* Work item
Scan the records that follow, and whenever a line has the word "list", copy it.

(Dataset entries)
○ ○ ○ ○ ○ ○ ○
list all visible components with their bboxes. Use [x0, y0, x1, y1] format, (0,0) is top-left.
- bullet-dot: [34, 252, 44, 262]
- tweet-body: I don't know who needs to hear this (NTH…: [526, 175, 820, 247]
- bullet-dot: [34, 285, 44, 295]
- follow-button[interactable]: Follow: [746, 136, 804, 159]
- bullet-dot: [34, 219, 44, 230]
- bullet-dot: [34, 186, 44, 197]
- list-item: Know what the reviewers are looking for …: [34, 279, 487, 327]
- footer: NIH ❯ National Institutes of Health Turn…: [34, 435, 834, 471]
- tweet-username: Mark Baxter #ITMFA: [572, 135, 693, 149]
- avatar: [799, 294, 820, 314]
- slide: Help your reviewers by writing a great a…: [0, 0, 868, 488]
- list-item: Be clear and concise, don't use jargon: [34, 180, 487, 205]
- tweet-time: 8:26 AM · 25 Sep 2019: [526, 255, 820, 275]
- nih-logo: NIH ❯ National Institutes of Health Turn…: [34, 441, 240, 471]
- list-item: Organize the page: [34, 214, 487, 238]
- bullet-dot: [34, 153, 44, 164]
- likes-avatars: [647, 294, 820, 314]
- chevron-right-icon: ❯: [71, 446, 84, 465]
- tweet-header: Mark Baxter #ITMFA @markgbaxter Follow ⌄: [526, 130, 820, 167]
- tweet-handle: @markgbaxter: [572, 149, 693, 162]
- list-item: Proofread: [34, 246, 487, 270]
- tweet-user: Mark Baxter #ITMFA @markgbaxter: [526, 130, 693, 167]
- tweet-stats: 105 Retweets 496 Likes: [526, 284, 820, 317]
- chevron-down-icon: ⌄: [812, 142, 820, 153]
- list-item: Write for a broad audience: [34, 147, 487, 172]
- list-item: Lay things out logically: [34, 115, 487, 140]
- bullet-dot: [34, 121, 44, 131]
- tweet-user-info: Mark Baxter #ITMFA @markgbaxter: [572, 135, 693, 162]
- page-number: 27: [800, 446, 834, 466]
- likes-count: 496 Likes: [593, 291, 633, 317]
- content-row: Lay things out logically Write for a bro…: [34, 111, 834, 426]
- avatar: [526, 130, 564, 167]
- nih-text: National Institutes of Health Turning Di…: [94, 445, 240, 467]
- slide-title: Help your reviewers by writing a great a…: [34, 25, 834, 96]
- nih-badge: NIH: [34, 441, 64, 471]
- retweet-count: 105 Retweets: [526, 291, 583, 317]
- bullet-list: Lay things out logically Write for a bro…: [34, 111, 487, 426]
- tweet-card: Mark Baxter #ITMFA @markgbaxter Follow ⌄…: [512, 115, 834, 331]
○ ○ ○ ○ ○ ○ ○
* Solved problem
list all visible components with their bboxes. Use [x0, y0, x1, y1] format, (0,0) is top-left.
- list-item: Know what the reviewers are looking for …: [34, 279, 487, 327]
- list-item: Be clear and concise, don't use jargon: [34, 180, 487, 205]
- list-item: Organize the page: [34, 214, 487, 238]
- list-item: Proofread: [34, 246, 487, 270]
- list-item: Write for a broad audience: [34, 147, 487, 172]
- list-item: Lay things out logically: [34, 115, 487, 140]
- bullet-list: Lay things out logically Write for a bro…: [34, 111, 487, 426]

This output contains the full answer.